Exploiting a number of bioinformatics tools, we have mapped publicly available legume nodule protein sequences (nodulins) on the Arabidopsis genome. Some 760 nodulins [ Table of the nodulins, large file] have been searched against Arabidopsis predicted ORFs, using the FASTA program. The resulting set of legume protein sequences and homologous Arabidopsis protein sequences have been grouped into clusters, using the PhyloGrapher program.
We have identified 134 clusters of nodulins, with a significant level of homology within each cluster (e < 0.0001; identity > 20%). For 29 of these clusters, we have not found Arabidopsis homologues. Interestingly, only 4 of these clusters contained nodulin members from different legume genera.

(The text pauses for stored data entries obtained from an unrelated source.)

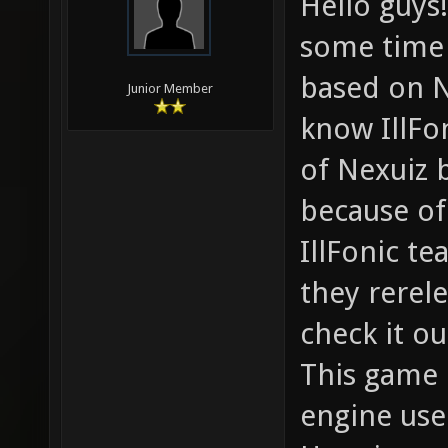
Hello guys!
some time 
based on N
Junior Member
know IllFo
of Nexuiz 
because of
IllFonic t
they rerel
check it ou
This game 
engine use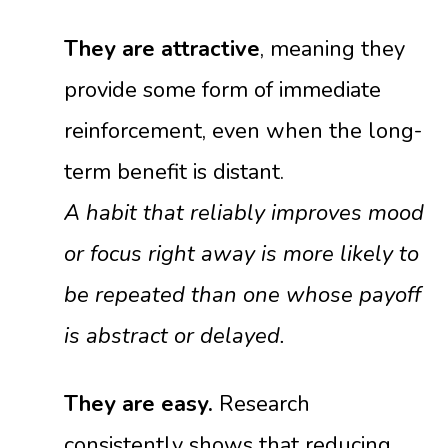
They are attractive
, meaning they
provide some form of immediate
reinforcement, even when the long-
term benefit is distant.
A habit that reliably improves mood
or focus right away is more likely to
be repeated than one whose payoff
is abstract or delayed.
They are easy.
Research
consistently shows that reducing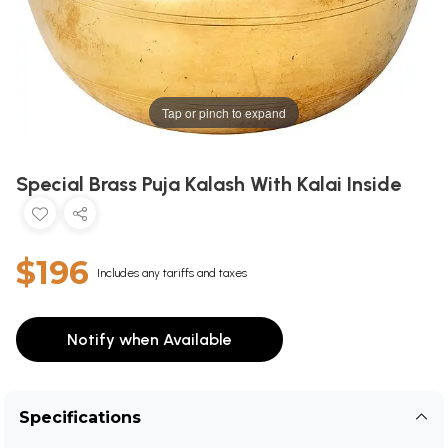
Tap or pinch to expand
Special Brass Puja Kalash With Kalai Inside
$196
Includes any tariffs and taxes
Notify when Available
Specifications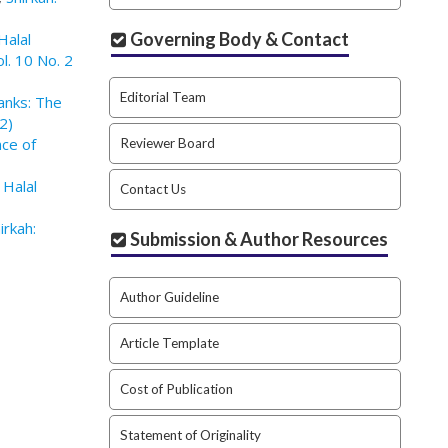
Governing Body & Contact
Halal
l. 10 No. 2
Editorial Team
Banks: The
2)
nce of
Reviewer Board
 Halal
Contact Us
irkah:
Submission & Author Resources
Author Guideline
Article Template
Cost of Publication
Statement of Originality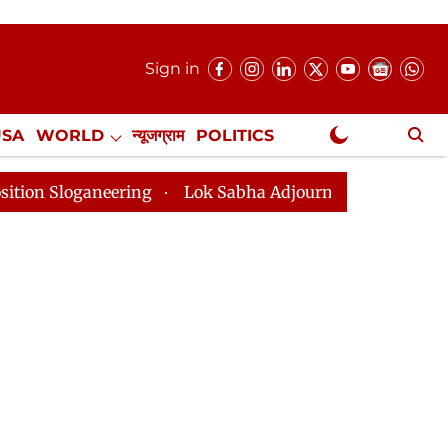
Sign in
USA
WORLD
न्यूजग्राम
POLITICS
.
NewsGram Exclusive
g
Lok Sabha Adjourned Till 2pm Three Minutes After 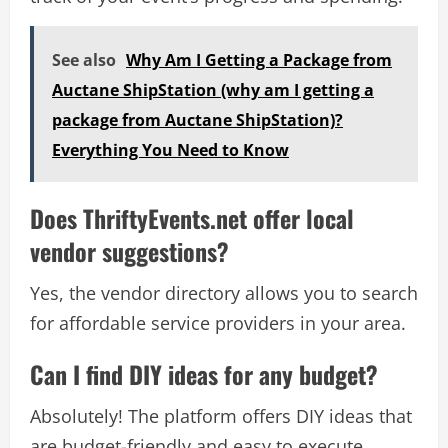
See also
Why Am I Getting a Package from
Auctane ShipStation (why am I getting a
package from Auctane ShipStation)?
Everything You Need to Know
Does ThriftyEvents.net offer local
vendor suggestions?
Yes, the vendor directory allows you to search
for affordable service providers in your area.
Can I find DIY ideas for any budget?
Absolutely! The platform offers DIY ideas that
are budget-friendly and easy to execute,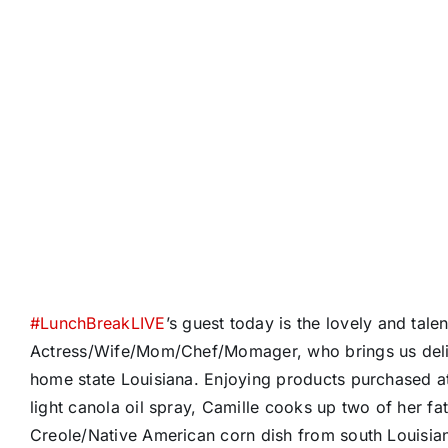
#
LunchBreakLIVE
’s guest today is the lovely and tal
Actress/Wife/Mom/Chef/Momager, who brings us delic
home state Louisiana. Enjoying products purchased 
light canola oil spray, Camille cooks up two of her fa
Creole/Native American corn dish from south Louisian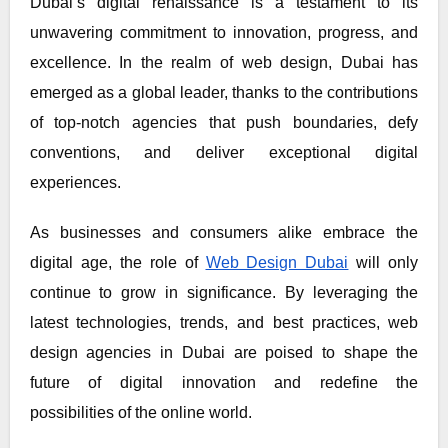
Dubai’s digital renaissance is a testament to its
unwavering commitment to innovation, progress, and
excellence. In the realm of web design, Dubai has
emerged as a global leader, thanks to the contributions
of top-notch agencies that push boundaries, defy
conventions, and deliver exceptional digital
experiences.
As businesses and consumers alike embrace the
digital age, the role of
Web Design Dubai
will only
continue to grow in significance. By leveraging the
latest technologies, trends, and best practices, web
design agencies in Dubai are poised to shape the
future of digital innovation and redefine the
possibilities of the online world.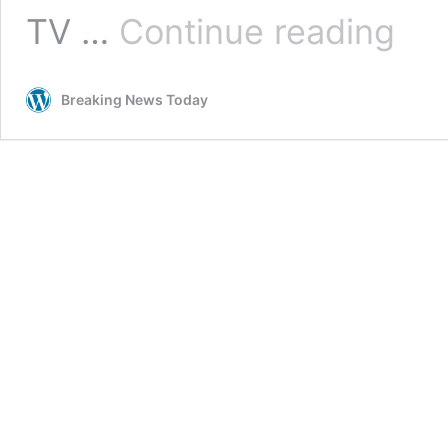
TV
TV …
Continue reading
licence
fee
to
Breaking News Today
increas
from
April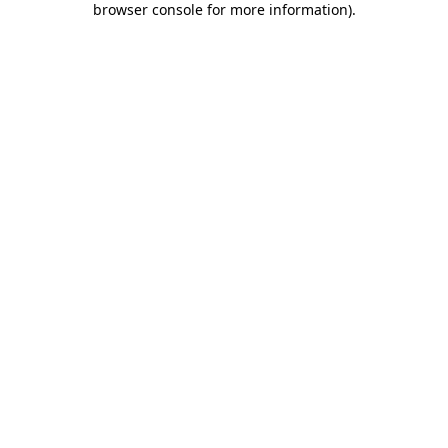
browser console for more information)
.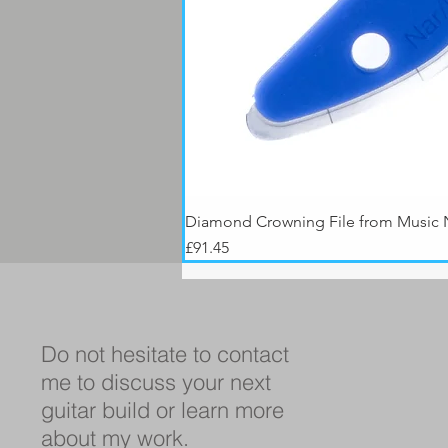
Diamond Crowning File from Music
Price
£91.45
Do not hesitate to contact
me to discuss your next
guitar build or learn more
about my work.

Those proteins (clusters) without significant homology to Arabidopsis proteins are excellent candidates for investigating the molecular basis of nodulation ability, as it has arisen in leguminous genera [ Group H graph ]. Every gene is web-linked to the corresponding GenBank file.
Arabidopsis homologues for 105 clusters of legume nodulins have been drawn on Arabidopsis chromosomes using the GenomePixelizer program. To obtain a visually readable picture of nodulin homologues on Arabidopsis chromosomes, the total set of about 1250 Arabidopsis genes [ Table of the Arabidopsis genes, large file ] have been divided into 7 separate groups [ Groups A, B, C, D, E, F, G ]. Each group represents Arabidopsis homologues of 13 to 15 clusters of nodulins. The Arabidopsis genes are web-linked to their legume homologues in GenBank, and to their protein sequences in the MIPS database.